[Start of Attachment]
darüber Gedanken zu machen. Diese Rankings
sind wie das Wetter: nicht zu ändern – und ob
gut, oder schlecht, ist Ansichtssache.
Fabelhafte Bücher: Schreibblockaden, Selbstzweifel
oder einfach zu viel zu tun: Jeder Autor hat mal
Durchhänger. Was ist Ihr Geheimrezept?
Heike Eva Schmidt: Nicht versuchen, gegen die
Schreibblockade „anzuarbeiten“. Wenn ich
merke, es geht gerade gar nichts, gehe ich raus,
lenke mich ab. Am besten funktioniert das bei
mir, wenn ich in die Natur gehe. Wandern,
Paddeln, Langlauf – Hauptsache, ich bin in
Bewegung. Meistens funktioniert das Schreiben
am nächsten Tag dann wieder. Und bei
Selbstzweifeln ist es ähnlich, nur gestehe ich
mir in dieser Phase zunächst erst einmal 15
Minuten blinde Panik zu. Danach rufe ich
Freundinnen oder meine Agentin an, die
[End of Attachment]
[Start of Attachment]
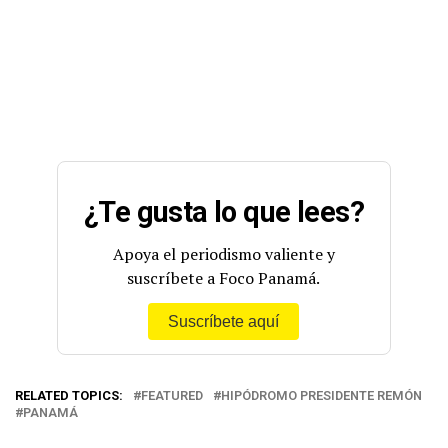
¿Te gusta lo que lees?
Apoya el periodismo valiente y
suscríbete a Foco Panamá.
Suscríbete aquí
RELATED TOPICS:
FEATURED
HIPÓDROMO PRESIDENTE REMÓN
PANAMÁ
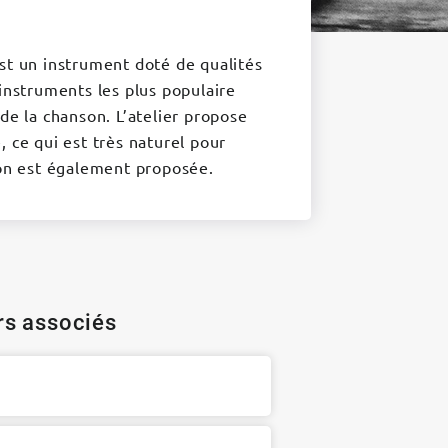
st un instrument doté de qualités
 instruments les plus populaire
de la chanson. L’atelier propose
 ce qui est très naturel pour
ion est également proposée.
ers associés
[End of Attachment]
[Start of Attachment]
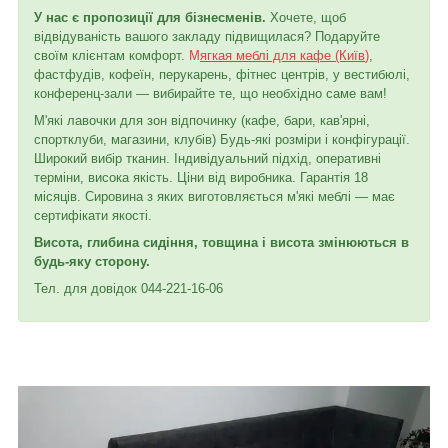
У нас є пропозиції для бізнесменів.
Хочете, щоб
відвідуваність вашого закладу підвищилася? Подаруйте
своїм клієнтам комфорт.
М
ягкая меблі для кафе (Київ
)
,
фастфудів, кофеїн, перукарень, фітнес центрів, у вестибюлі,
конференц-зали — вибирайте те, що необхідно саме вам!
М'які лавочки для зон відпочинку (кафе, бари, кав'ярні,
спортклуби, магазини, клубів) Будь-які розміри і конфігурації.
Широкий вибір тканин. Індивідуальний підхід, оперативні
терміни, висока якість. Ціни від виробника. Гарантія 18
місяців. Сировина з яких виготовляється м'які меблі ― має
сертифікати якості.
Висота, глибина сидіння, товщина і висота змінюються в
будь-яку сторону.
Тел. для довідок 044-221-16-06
[End of Attachment]
Reproduce exactly the lines above from the line with "darüber Gedanken zu machen. Diese Rankings" to the line with "Freundinnen oder meine Agentin an, die", including both, and add nothing.

#### [RESULT OF THE TASK]
darüber Gedanken zu machen. Diese Rankings
sind wie das Wetter: nicht zu ändern – und ob
gut, oder schlecht, ist Ansichtssache.
Fabelhafte Bücher: Schreibblockaden, Selbstzweifel
oder einfach zu viel zu tun: Jeder Autor hat mal
Durchhänger. Was ist Ihr Geheimrezept?
Heike Eva Schmidt: Nicht versuchen, gegen die
Schreibblockade „anzuarbeiten“. Wenn ich
merke, es geht gerade gar nichts, gehe ich raus,
lenke mich ab. Am besten funktioniert das bei
mir, wenn ich in die Natur gehe. Wandern,
Paddeln, Langlauf – Hauptsache, ich bin in
Bewegung. Meistens funktioniert das Schreiben
am nächsten Tag dann wieder. Und bei
Selbstzweifeln ist es ähnlich, nur gestehe ich
mir in dieser Phase zunächst erst einmal 15
Minuten blinde Panik zu. Danach rufe ich
Freundinnen oder meine Agentin an, die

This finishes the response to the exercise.